▸ Work to complete: Up to and including the line that contains "psicóticos del Instituto", repeat the entries below exactly from the first line on. Do not carry over any pictures.

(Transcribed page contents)
******

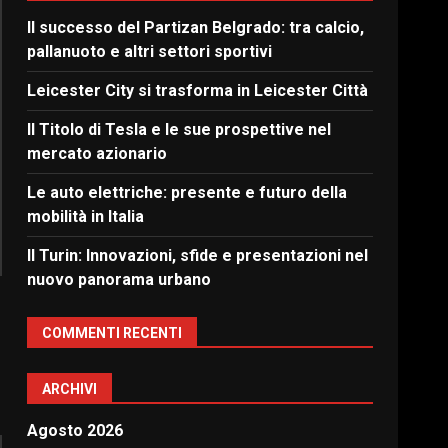
Il successo del Partizan Belgrado: tra calcio,
pallanuoto e altri settori sportivi
Leicester City si trasforma in Leicester Città
Il Titolo di Tesla e le sue prospettive nel
mercato azionario
Le auto elettriche: presente e futuro della
mobilità in Italia
Il Turin: Innovazioni, sfide e presentazioni nel
nuovo panorama urbano
COMMENTI RECENTI
ARCHIVI
Agosto 2026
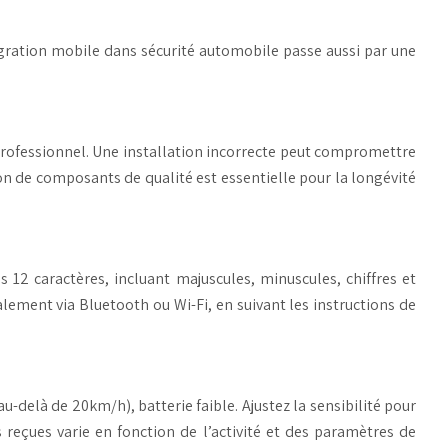
tégration mobile dans sécurité automobile passe aussi par une
n professionnel. Une installation incorrecte peut compromettre
ion de composants de qualité est essentielle pour la longévité
12 caractères, incluant majuscules, minuscules, chiffres et
lement via Bluetooth ou Wi-Fi, en suivant les instructions de
u-delà de 20km/h), batterie faible. Ajustez la sensibilité pour
 reçues varie en fonction de l’activité et des paramètres de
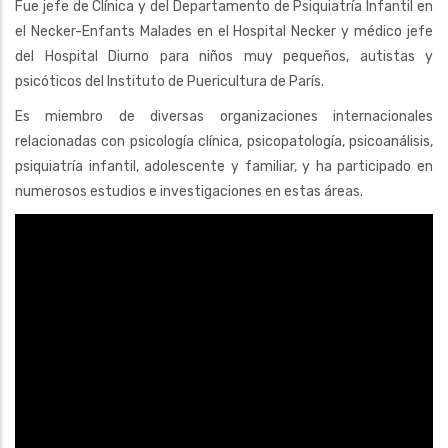
Fue jefe de Clínica y del Departamento de Psiquiatría Infantil en
el Necker-Enfants Malades en el Hospital Necker y médico jefe
del Hospital Diurno para niños muy pequeños, autistas y
psicóticos del Instituto de Puericultura de París.
Es miembro de diversas organizaciones internacionales
relacionadas con psicología clínica, psicopatología, psicoanálisis,
psiquiatría infantil, adolescente y familiar, y ha participado en
numerosos estudios e investigaciones en estas áreas.
Video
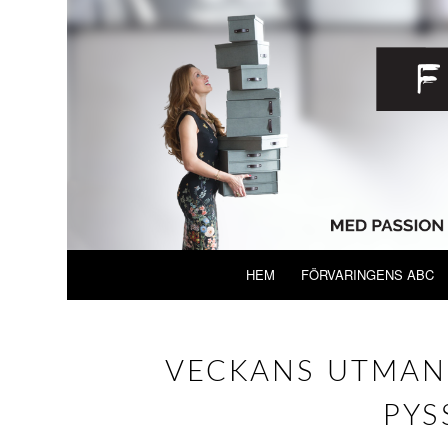
HEM
FÖRVARINGENS ABC
VECKANS UTMANI
PYS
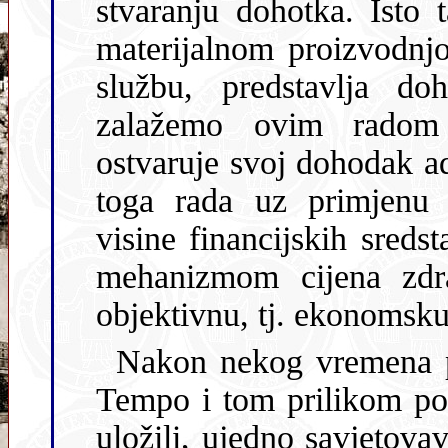
stvaranju dohotka. Isto
materijalnom proizvodnjom koji društvo daje za zdravstvenu
službu, predstavlja dohodak zdravstvene s
zalažemo ovim radom 
ostvaruje svoj dohodak a
toga rada uz primjenu objektivnih mjerila za određivanje
visine financijskih sredstava, a to se može posti
mehanizmom cijena zdravstv
objektivnu, tj. ekonomsku
Nakon nekog vremena pozvao me je
Tempo i tom prilikom pohva
uložili, ujedno savjetovavš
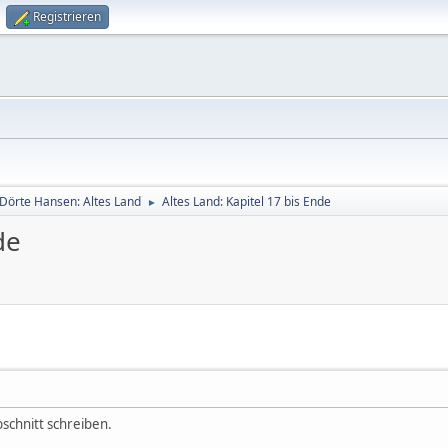
Registrieren
Dörte Hansen: Altes Land
Altes Land: Kapitel 17 bis Ende
►
de
schnitt schreiben.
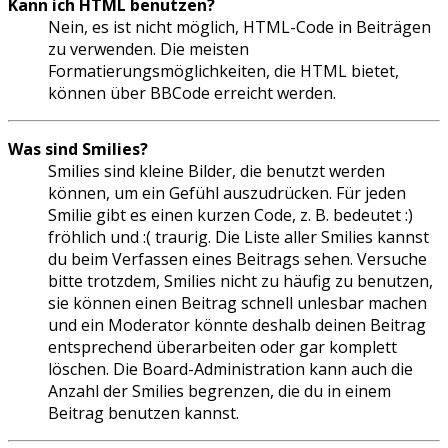
Kann ich HTML benutzen?
Nein, es ist nicht möglich, HTML-Code in Beiträgen
zu verwenden. Die meisten
Formatierungsmöglichkeiten, die HTML bietet,
können über BBCode erreicht werden.
Was sind Smilies?
Smilies sind kleine Bilder, die benutzt werden
können, um ein Gefühl auszudrücken. Für jeden
Smilie gibt es einen kurzen Code, z. B. bedeutet :)
fröhlich und :( traurig. Die Liste aller Smilies kannst
du beim Verfassen eines Beitrags sehen. Versuche
bitte trotzdem, Smilies nicht zu häufig zu benutzen,
sie können einen Beitrag schnell unlesbar machen
und ein Moderator könnte deshalb deinen Beitrag
entsprechend überarbeiten oder gar komplett
löschen. Die Board-Administration kann auch die
Anzahl der Smilies begrenzen, die du in einem
Beitrag benutzen kannst.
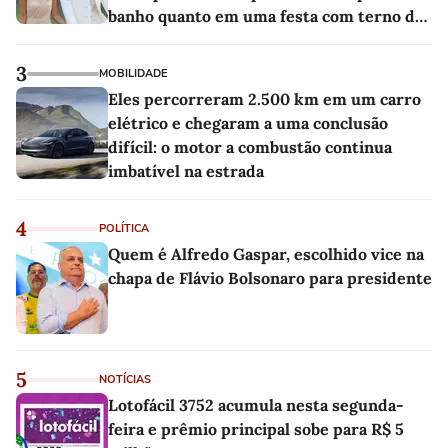
banho quanto em uma festa com terno de
linho
3
MOBILIDADE
Eles percorreram 2.500 km em um carro
elétrico e chegaram a uma conclusão
difícil: o motor a combustão continua
imbatível na estrada
4
POLÍTICA
Quem é Alfredo Gaspar, escolhido vice na
chapa de Flávio Bolsonaro para presidente
5
NOTÍCIAS
Lotofácil 3752 acumula nesta segunda-
feira e prêmio principal sobe para R$ 5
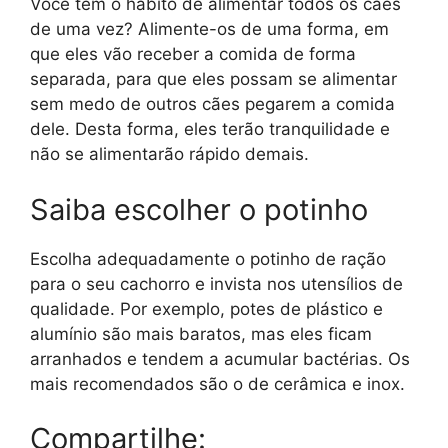
Você tem o hábito de alimentar todos os cães
de uma vez? Alimente-os de uma forma, em
que eles vão receber a comida de forma
separada, para que eles possam se alimentar
sem medo de outros cães pegarem a comida
dele. Desta forma, eles terão tranquilidade e
não se alimentarão rápido demais.
Saiba escolher o potinho
Escolha adequadamente o potinho de ração
para o seu cachorro e invista nos utensílios de
qualidade. Por exemplo, potes de plástico e
alumínio são mais baratos, mas eles ficam
arranhados e tendem a acumular bactérias. Os
mais recomendados são o de cerâmica e inox.
Compartilhe:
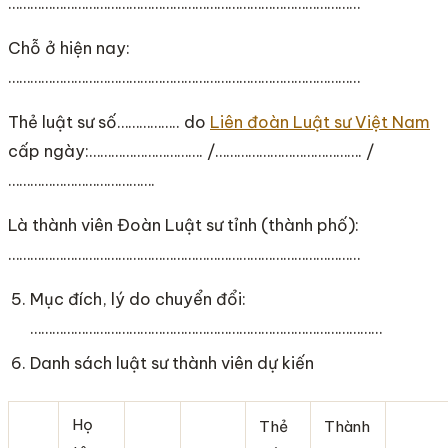
……………………………………………………………………………………
Chỗ ở hiện nay:
……………………………………………………………………………………
Thẻ luật sư số…………….. do
Liên đoàn Luật sư Việt Nam
cấp ngày:…………………………. /…………………………………. /
………………………………….
Là thành viên Đoàn Luật sư tỉnh (thành phố):
……………………………………………………………………………………
Mục đích, lý do chuyển đổi:
……………………………………………………………………………………
Danh sách luật sư thành viên dự kiến
Họ
Thẻ
Thành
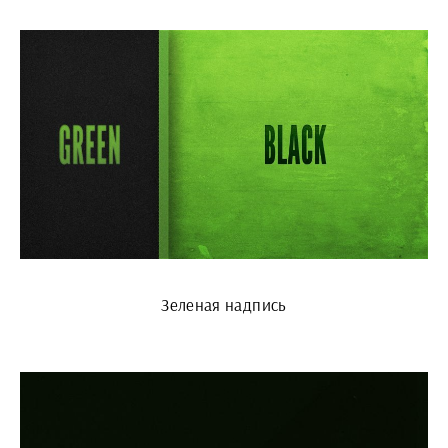
Зеленая надпись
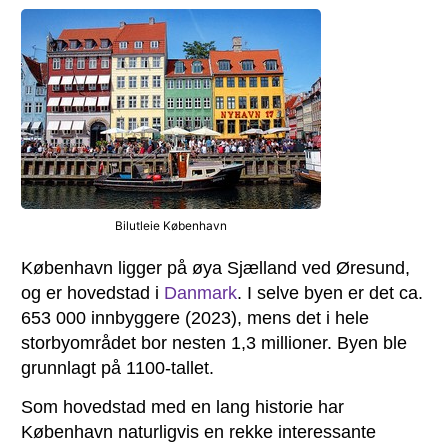
Bilutleie København
København ligger på øya Sjælland ved Øresund,
og er hovedstad i
Danmark
. I selve byen er det ca.
653 000 innbyggere (2023), mens det i hele
storbyområdet bor nesten 1,3 millioner. Byen ble
grunnlagt på 1100-tallet.
Som hovedstad med en lang historie har
København naturligvis en rekke interessante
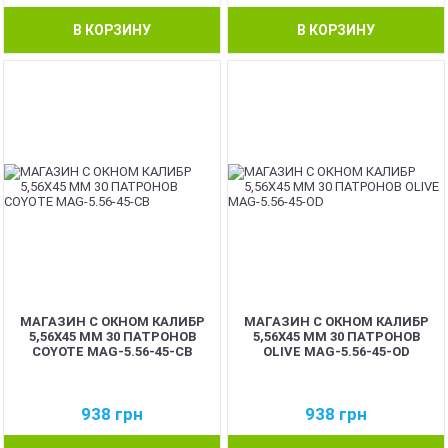
В КОРЗИНУ
В КОРЗИНУ
МАГАЗИН С ОКНОМ КАЛИБР
МАГАЗИН С ОКНОМ КАЛИБР
5,56Х45 ММ 30 ПАТРОНОВ
5,56Х45 ММ 30 ПАТРОНОВ
COYOTE MAG-5.56-45-CB
OLIVE MAG-5.56-45-OD
938
грн
938
грн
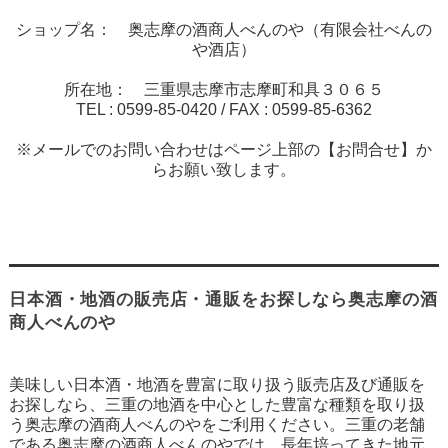
ショップ名： 奥志摩の酒商人べんのや（有限会社べんの
や酒店）
所在地： 三重県志摩市志摩町和具３０６５
TEL :
0599-85-0420
/ FAX :
0599-85-6362
※メールでのお問い合わせはページ上部の【お問合せ】か
らお願い致します。
日本酒・地酒の販売店・通販をお探しなら奥志摩の酒
商人べんのや
美味しい日本酒・地酒を豊富に取り扱う販売店及び通販を
お探しなら、三重の地酒を中心とした豊富な種類を取り扱
う奥志摩の酒商人べんのやをご利用ください。三重の老舗
である奥志摩の酒商人べんのやでは、長年培ってきた地元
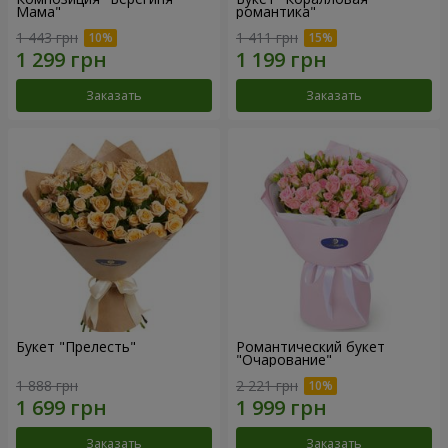
Мама"
романтика"
1 443 грн
1 411 грн
Заказать
Заказать
Букет "Прелесть"
Романтический букет
"Очарование"
1 888 грн
2 221 грн
Заказать
Заказать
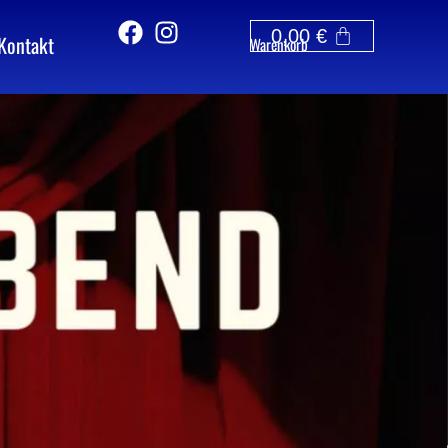
0,00
€
Kontakt
Warenkorb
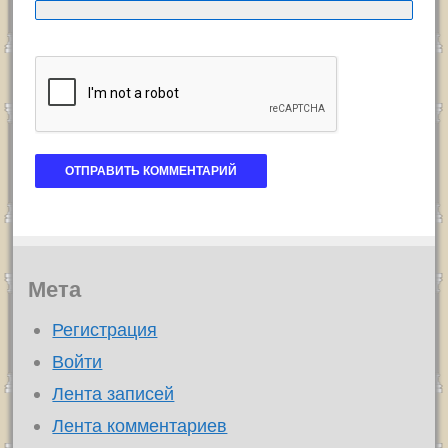
Мета
Регистрация
Войти
Лента записей
Лента комментариев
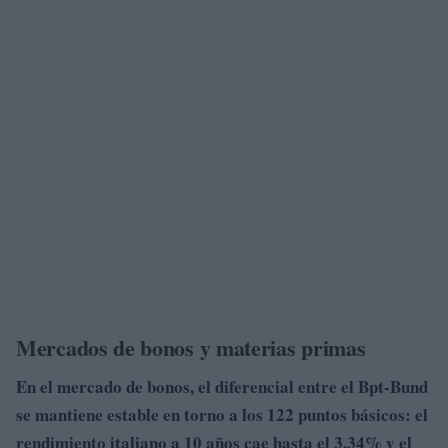
Mercados de bonos y materias primas
En el mercado de bonos, el
diferencial entre el Bpt-Bund
se
mantiene estable en torno a los
122 puntos básicos
: el
rendimiento italiano a 10 años cae hasta el
3,34% y el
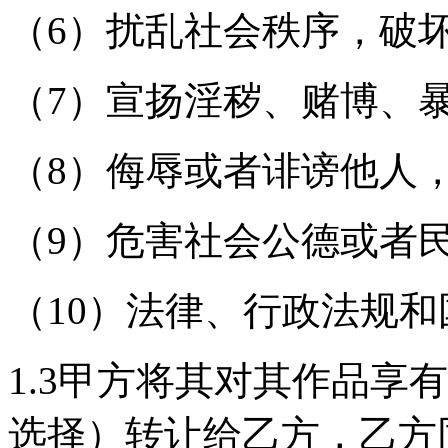
（6）扰乱社会秩序，破
（7）宣扬淫秽、赌博、
（8）侮辱或者诽谤他人
（9）危害社会公德或者
（10）法律、行政法规
1.3甲方将其对其作品享
选择）转让给乙方，乙方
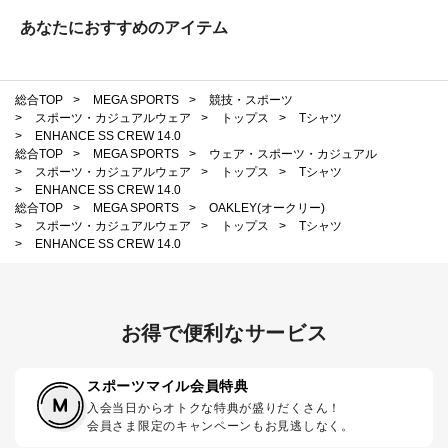
あなたにおすすめのアイテム
総合TOP
>
MEGA SPORTS
>
競技・スポーツ
>
スポーツ・カジュアルウェア
>
トップス
>
Tシャツ
>
ENHANCE SS CREW 14.0
総合TOP
>
MEGA SPORTS
>
ウェア・スポーツ・カジュアル
>
スポーツ・カジュアルウェア
>
トップス
>
Tシャツ
>
ENHANCE SS CREW 14.0
総合TOP
>
MEGA SPORTS
>
OAKLEY(オークリー)
>
スポーツ・カジュアルウェア
>
トップス
>
Tシャツ
>
ENHANCE SS CREW 14.0
お得で便利なサービス
スポーツマイル会員特典
入会当日からオトクな特典が盛りだくさん！
会員さま限定のキャンペーンもお見逃しなく。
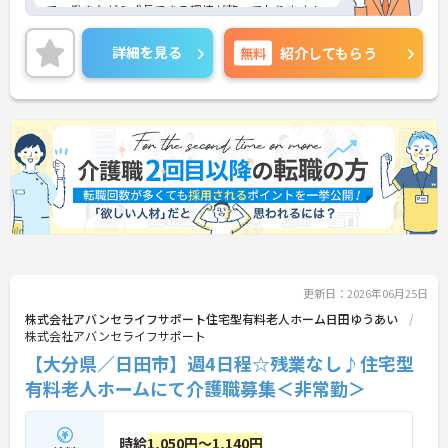
で、働きながら成長できる環境が整っております！
経験の浅い方やブランクのある方でも安心して働く
ことが可能です。
詳細を見る
無料
紹介してもらう
ご興味のある方には、面接対策ポイントなど、さら
に詳細をお話しいたしますのでお気軽にご相談くだ
さい！
更新日：2026年06月25日
株式会社アバンセライフサポート住宅型有料老人ホーム日田ゆうあい
株式会社アバンセライフサポート
【大分県／日田市】週4日程☆残業なし♪住宅型
有料老人ホームにて介護職募集＜非常勤＞
時給
1,050円～1,140円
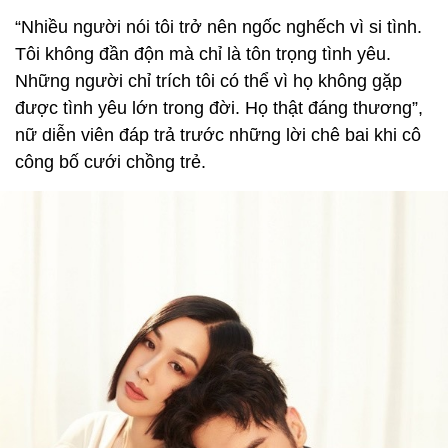
công bố cưới chồng trẻ.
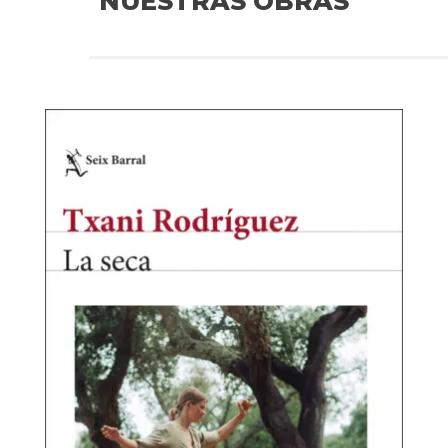
NUESTRAS OBRAS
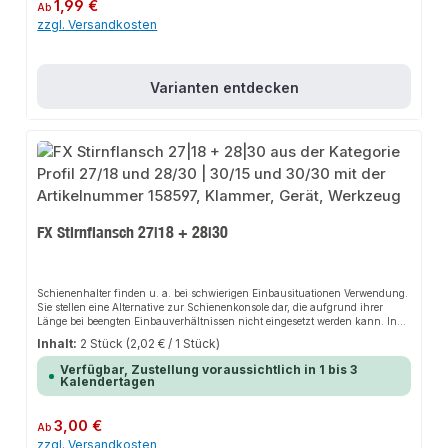
eigenen Tragekonstruktionen.EigenschaftenHochwertiges, galvanisch
Regulärer Preis:
1,99 €
Ab
verzinktes Stahlband für erhöhten KorrosionsschutzRobotergeführte
zzgl. Versandkosten
Schweißnaht für gleichbleibende Qualität und hohe BelastbarkeitVersetzte
Langlöcher zur optimalen Ausrichtung bei der MontageMontagefreundliches
Lochmuster im
SchienenabschnittAnwendungsbereicheRohreinzelbefestigungenRohrtrasse
nTragekonstruktionenGebäudetechnikProduktdatenMaterial: Stahl,
Varianten entdecken
galvanisch verzinktIn unserem Sortiment finden Sie auch passende
Zubehörteile sowie weitere Produkte für den Anschluss.Profil: 41/41Länge:
770mmMaterialstärke: 2,5 mmMaterial: Stahl verzinktVerkaufsmenge: 1
Stückqpool24 - seit über 20 Jahren Ihr Experte für - Profiqualität - schnelle
Lieferung - persönlichen und zuverlässigen Kundenservice - 100%
Zufriedenheit.
FX Stirnflansch 27|18 + 28|30
Schienenhalter finden u. a. bei schwierigen Einbausituationen Verwendung.
Sie stellen eine Alternative zur Schienenkonsole dar, die aufgrund ihrer
Länge bei beengten Einbauverhältnissen nicht eingesetzt werden kann. In
Kombination mit Montageschienen bieten Sattelflansche z. B. bei Schacht-
Inhalt:
2 Stück
(2,02 € / 1 Stück)
und Kanalmontagen Flexibilität.
Verfügbar, Zustellung voraussichtlich in 1 bis 3
Kalendertagen
Regulärer Preis:
3,00 €
Ab
zzgl. Versandkosten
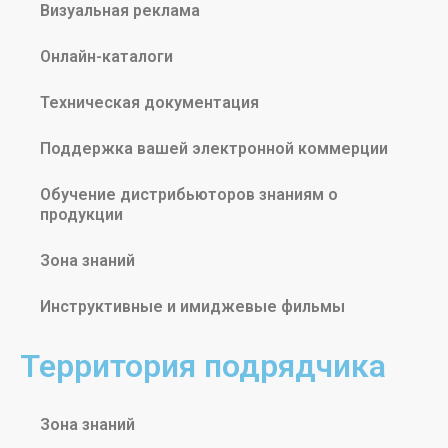
Визуальная реклама
Онлайн-каталоги
Техническая документация
Поддержка вашей электронной коммерции
Обучение дистрибьюторов знаниям о
продукции
Зона знаний
Инструктивные и имиджевые фильмы
Территория подрядчика
Зона знаний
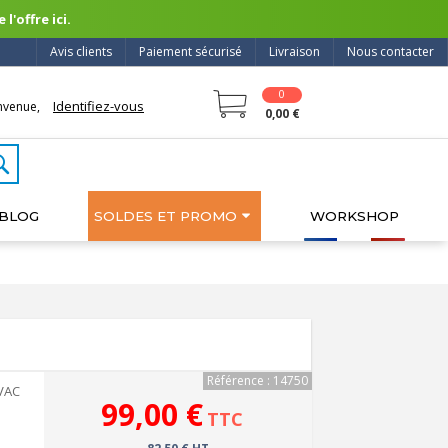
l'offre ici.
Avis clients
Paiement sécurisé
Livraison
Nous contacter
0
Identifiez-vous
nvenue,
0,00 €
BLOG
SOLDES ET PROMO
WORKSHOP
Référence : 14750
0VAC
99,00 €
TTC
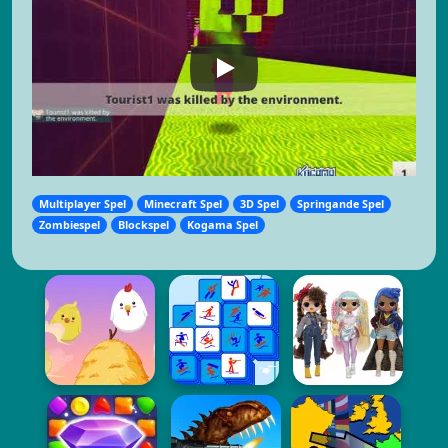
Multiplayer Spel
Minecraft Spel
3D Spel
Springande Spel
Zombiespel
Blockspel
Kogama Spel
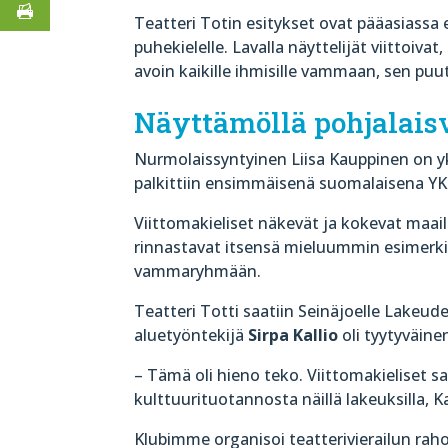
Teatteri Totin esitykset ovat pääasiassa 
puhekielelle. Lavalla näyttelijät viittoiva
avoin kaikille ihmisille vammaan, sen pu
Näyttämöllä pohjalais
Nurmolaissyntyinen Liisa Kauppinen on yks
palkittiin ensimmäisenä suomalaisena YK
Viittomakieliset näkevät ja kokevat maa
rinnastavat itsensä mieluummin esimerki
vammaryhmään.
Teatteri Totti saatiin Seinäjoelle Lakeud
aluetyöntekijä
Sirpa Kallio
oli tyytyväine
– Tämä oli hieno teko. Viittomakieliset s
kulttuurituotannosta näillä lakeuksilla, K
Klubimme organisoi teatterivierailun rah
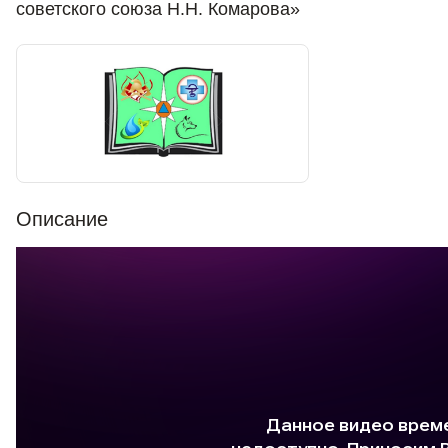
советского союза Н.Н. Комарова»
Описание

******

▸ Exercise result:
Il successo del Partizan Belgrado: tra calcio,
pallanuoto e altri settori sportivi
Leicester City si trasforma in Leicester Città
Il Titolo di Tesla e le sue prospettive nel
mercato azionario
Le auto elettriche: presente e futuro della
mobilità in Italia
Il Turin: Innovazioni, sfide e presentazioni nel
nuovo panorama urbano
COMMENTI RECENTI
ARCHIVI
Agosto 2026
tégration mobile dans sécurité automobile passe aussi par une
n professionnel. Une installation incorrecte peut compromettre
ion de composants de qualité est essentielle pour la longévité
12 caractères, incluant majuscules, minuscules, chiffres et
lement via Bluetooth ou Wi-Fi, en suivant les instructions de
u-delà de 20km/h), batterie faible. Ajustez la sensibilité pour
 reçues varie en fonction de l’activité et des paramètres de
Fue jefe de Clínica y del Departamento de Psiquiatría Infantil en
el Necker-Enfants Malades en el Hospital Necker y médico jefe
del Hospital Diurno para niños muy pequeños, autistas y
psicóticos del Instituto de Puericultura de París.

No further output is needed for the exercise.